> [DIRECTIONS FOR THIS TASK]
Please retype the records that appear below, exactly and in full.

> [MATERIAL TO PROCESS]

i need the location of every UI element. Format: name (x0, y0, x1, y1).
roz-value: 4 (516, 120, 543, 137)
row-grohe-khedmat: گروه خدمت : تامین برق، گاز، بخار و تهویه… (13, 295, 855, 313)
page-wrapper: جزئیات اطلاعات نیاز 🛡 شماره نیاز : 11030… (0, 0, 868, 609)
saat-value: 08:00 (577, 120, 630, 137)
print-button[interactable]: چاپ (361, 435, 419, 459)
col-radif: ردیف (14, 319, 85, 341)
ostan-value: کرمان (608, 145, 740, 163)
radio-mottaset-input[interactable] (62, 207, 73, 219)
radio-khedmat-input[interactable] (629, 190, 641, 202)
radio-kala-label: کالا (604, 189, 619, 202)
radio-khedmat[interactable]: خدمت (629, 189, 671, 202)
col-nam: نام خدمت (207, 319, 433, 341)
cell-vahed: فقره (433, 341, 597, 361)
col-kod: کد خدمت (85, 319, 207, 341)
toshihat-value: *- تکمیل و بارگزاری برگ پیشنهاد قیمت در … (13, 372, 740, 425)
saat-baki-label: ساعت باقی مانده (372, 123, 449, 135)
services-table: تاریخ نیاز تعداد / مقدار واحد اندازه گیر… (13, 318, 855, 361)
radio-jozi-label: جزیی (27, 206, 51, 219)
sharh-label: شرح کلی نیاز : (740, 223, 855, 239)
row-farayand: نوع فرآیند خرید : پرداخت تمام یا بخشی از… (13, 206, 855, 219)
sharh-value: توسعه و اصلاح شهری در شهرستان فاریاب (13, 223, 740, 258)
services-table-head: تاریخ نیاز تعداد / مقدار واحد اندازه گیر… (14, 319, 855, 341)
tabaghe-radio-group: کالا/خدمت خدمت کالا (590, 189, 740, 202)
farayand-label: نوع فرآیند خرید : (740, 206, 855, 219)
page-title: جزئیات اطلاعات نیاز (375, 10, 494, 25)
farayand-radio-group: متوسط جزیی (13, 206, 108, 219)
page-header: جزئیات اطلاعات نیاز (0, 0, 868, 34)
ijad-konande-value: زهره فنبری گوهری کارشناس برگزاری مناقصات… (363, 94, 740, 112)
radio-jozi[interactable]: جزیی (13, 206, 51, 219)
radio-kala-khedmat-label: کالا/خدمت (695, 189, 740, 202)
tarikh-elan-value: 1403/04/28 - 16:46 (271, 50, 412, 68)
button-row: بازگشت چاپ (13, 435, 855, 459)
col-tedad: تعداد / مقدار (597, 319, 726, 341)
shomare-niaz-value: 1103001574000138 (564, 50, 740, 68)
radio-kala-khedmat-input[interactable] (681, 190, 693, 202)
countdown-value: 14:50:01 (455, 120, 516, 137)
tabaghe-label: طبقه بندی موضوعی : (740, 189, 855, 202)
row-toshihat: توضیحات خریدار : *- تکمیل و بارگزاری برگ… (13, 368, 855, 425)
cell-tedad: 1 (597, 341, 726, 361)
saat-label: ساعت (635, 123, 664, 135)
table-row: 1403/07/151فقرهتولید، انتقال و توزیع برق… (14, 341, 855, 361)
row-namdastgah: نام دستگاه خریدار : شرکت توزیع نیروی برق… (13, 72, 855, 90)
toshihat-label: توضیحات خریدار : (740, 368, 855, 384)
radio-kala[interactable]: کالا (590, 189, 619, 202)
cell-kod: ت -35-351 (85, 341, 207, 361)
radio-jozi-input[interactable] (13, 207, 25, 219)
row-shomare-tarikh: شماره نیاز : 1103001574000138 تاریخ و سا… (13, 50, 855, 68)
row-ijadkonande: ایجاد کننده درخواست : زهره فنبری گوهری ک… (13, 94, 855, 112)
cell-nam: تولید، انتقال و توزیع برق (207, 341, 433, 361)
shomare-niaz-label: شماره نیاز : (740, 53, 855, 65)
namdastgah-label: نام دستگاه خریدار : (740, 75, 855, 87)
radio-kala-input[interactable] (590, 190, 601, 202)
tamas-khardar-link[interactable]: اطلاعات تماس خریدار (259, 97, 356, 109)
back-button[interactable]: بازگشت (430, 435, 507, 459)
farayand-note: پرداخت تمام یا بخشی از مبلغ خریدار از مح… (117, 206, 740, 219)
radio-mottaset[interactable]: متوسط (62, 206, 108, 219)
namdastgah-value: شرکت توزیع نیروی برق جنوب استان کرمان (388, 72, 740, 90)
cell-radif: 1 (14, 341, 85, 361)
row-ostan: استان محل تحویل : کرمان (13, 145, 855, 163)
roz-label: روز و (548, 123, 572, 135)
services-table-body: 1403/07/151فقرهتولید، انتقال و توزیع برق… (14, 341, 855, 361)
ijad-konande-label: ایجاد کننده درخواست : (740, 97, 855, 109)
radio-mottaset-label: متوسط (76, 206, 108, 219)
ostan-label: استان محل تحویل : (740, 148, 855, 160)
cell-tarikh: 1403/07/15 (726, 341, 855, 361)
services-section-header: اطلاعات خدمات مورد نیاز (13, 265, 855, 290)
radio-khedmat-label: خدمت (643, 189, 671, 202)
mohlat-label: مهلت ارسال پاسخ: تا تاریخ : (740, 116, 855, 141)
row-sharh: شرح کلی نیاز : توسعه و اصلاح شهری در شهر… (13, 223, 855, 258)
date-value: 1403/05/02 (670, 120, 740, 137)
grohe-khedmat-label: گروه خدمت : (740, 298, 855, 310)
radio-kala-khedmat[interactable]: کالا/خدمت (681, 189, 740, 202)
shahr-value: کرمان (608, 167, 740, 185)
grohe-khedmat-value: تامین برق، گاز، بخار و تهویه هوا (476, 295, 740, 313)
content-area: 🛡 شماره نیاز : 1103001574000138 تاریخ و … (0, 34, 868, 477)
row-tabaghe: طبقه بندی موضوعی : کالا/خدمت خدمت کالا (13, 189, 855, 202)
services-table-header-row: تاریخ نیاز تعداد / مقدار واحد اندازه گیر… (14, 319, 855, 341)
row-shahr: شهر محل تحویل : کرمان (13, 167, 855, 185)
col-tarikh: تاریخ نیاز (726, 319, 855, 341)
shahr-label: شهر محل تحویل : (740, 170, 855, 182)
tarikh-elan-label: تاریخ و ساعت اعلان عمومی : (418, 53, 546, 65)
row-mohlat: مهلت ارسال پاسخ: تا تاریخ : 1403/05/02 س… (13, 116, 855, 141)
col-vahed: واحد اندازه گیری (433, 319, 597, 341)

> [YOUR RESPONSE]
i need the location of every UI element. Format: name (x0, y0, x1, y1).
roz-value: 4 (516, 120, 543, 137)
row-grohe-khedmat: گروه خدمت : تامین برق، گاز، بخار و تهویه… (13, 295, 855, 313)
page-wrapper: جزئیات اطلاعات نیاز 🛡 شماره نیاز : 11030… (0, 0, 868, 609)
saat-value: 08:00 (577, 120, 630, 137)
print-button[interactable]: چاپ (361, 435, 419, 459)
col-radif: ردیف (14, 319, 85, 341)
ostan-value: کرمان (608, 145, 740, 163)
radio-mottaset-input[interactable] (62, 207, 73, 219)
radio-khedmat-input[interactable] (629, 190, 641, 202)
radio-kala-label: کالا (604, 189, 619, 202)
radio-khedmat[interactable]: خدمت (629, 189, 671, 202)
col-nam: نام خدمت (207, 319, 433, 341)
cell-vahed: فقره (433, 341, 597, 361)
col-kod: کد خدمت (85, 319, 207, 341)
toshihat-value: *- تکمیل و بارگزاری برگ پیشنهاد قیمت در … (13, 372, 740, 425)
saat-baki-label: ساعت باقی مانده (372, 123, 449, 135)
services-table: تاریخ نیاز تعداد / مقدار واحد اندازه گیر… (13, 318, 855, 361)
radio-jozi-label: جزیی (27, 206, 51, 219)
sharh-label: شرح کلی نیاز : (740, 223, 855, 239)
row-farayand: نوع فرآیند خرید : پرداخت تمام یا بخشی از… (13, 206, 855, 219)
sharh-value: توسعه و اصلاح شهری در شهرستان فاریاب (13, 223, 740, 258)
services-table-head: تاریخ نیاز تعداد / مقدار واحد اندازه گیر… (14, 319, 855, 341)
tabaghe-radio-group: کالا/خدمت خدمت کالا (590, 189, 740, 202)
farayand-label: نوع فرآیند خرید : (740, 206, 855, 219)
page-title: جزئیات اطلاعات نیاز (375, 10, 494, 25)
farayand-radio-group: متوسط جزیی (13, 206, 108, 219)
page-header: جزئیات اطلاعات نیاز (0, 0, 868, 34)
ijad-konande-value: زهره فنبری گوهری کارشناس برگزاری مناقصات… (363, 94, 740, 112)
radio-jozi[interactable]: جزیی (13, 206, 51, 219)
radio-kala-khedmat-label: کالا/خدمت (695, 189, 740, 202)
tarikh-elan-value: 1403/04/28 - 16:46 (271, 50, 412, 68)
button-row: بازگشت چاپ (13, 435, 855, 459)
col-tedad: تعداد / مقدار (597, 319, 726, 341)
shomare-niaz-value: 1103001574000138 (564, 50, 740, 68)
radio-kala-khedmat-input[interactable] (681, 190, 693, 202)
countdown-value: 14:50:01 (455, 120, 516, 137)
tabaghe-label: طبقه بندی موضوعی : (740, 189, 855, 202)
row-toshihat: توضیحات خریدار : *- تکمیل و بارگزاری برگ… (13, 368, 855, 425)
cell-tedad: 1 (597, 341, 726, 361)
saat-label: ساعت (635, 123, 664, 135)
table-row: 1403/07/151فقرهتولید، انتقال و توزیع برق… (14, 341, 855, 361)
row-namdastgah: نام دستگاه خریدار : شرکت توزیع نیروی برق… (13, 72, 855, 90)
toshihat-label: توضیحات خریدار : (740, 368, 855, 384)
radio-kala[interactable]: کالا (590, 189, 619, 202)
cell-kod: ت -35-351 (85, 341, 207, 361)
radio-jozi-input[interactable] (13, 207, 25, 219)
row-shomare-tarikh: شماره نیاز : 1103001574000138 تاریخ و سا… (13, 50, 855, 68)
row-ijadkonande: ایجاد کننده درخواست : زهره فنبری گوهری ک… (13, 94, 855, 112)
cell-nam: تولید، انتقال و توزیع برق (207, 341, 433, 361)
shomare-niaz-label: شماره نیاز : (740, 53, 855, 65)
namdastgah-label: نام دستگاه خریدار : (740, 75, 855, 87)
radio-kala-input[interactable] (590, 190, 601, 202)
tamas-khardar-link[interactable]: اطلاعات تماس خریدار (259, 97, 356, 109)
back-button[interactable]: بازگشت (430, 435, 507, 459)
farayand-note: پرداخت تمام یا بخشی از مبلغ خریدار از مح… (117, 206, 740, 219)
radio-mottaset[interactable]: متوسط (62, 206, 108, 219)
namdastgah-value: شرکت توزیع نیروی برق جنوب استان کرمان (388, 72, 740, 90)
cell-radif: 1 (14, 341, 85, 361)
row-ostan: استان محل تحویل : کرمان (13, 145, 855, 163)
roz-label: روز و (548, 123, 572, 135)
services-table-body: 1403/07/151فقرهتولید، انتقال و توزیع برق… (14, 341, 855, 361)
ijad-konande-label: ایجاد کننده درخواست : (740, 97, 855, 109)
radio-mottaset-label: متوسط (76, 206, 108, 219)
ostan-label: استان محل تحویل : (740, 148, 855, 160)
cell-tarikh: 1403/07/15 (726, 341, 855, 361)
services-section-header: اطلاعات خدمات مورد نیاز (13, 265, 855, 290)
radio-khedmat-label: خدمت (643, 189, 671, 202)
mohlat-label: مهلت ارسال پاسخ: تا تاریخ : (740, 116, 855, 141)
row-sharh: شرح کلی نیاز : توسعه و اصلاح شهری در شهر… (13, 223, 855, 258)
date-value: 1403/05/02 (670, 120, 740, 137)
grohe-khedmat-label: گروه خدمت : (740, 298, 855, 310)
radio-kala-khedmat[interactable]: کالا/خدمت (681, 189, 740, 202)
shahr-value: کرمان (608, 167, 740, 185)
grohe-khedmat-value: تامین برق، گاز، بخار و تهویه هوا (476, 295, 740, 313)
content-area: 🛡 شماره نیاز : 1103001574000138 تاریخ و … (0, 34, 868, 477)
row-tabaghe: طبقه بندی موضوعی : کالا/خدمت خدمت کالا (13, 189, 855, 202)
services-table-header-row: تاریخ نیاز تعداد / مقدار واحد اندازه گیر… (14, 319, 855, 341)
row-shahr: شهر محل تحویل : کرمان (13, 167, 855, 185)
col-tarikh: تاریخ نیاز (726, 319, 855, 341)
shahr-label: شهر محل تحویل : (740, 170, 855, 182)
tarikh-elan-label: تاریخ و ساعت اعلان عمومی : (418, 53, 546, 65)
row-mohlat: مهلت ارسال پاسخ: تا تاریخ : 1403/05/02 س… (13, 116, 855, 141)
col-vahed: واحد اندازه گیری (433, 319, 597, 341)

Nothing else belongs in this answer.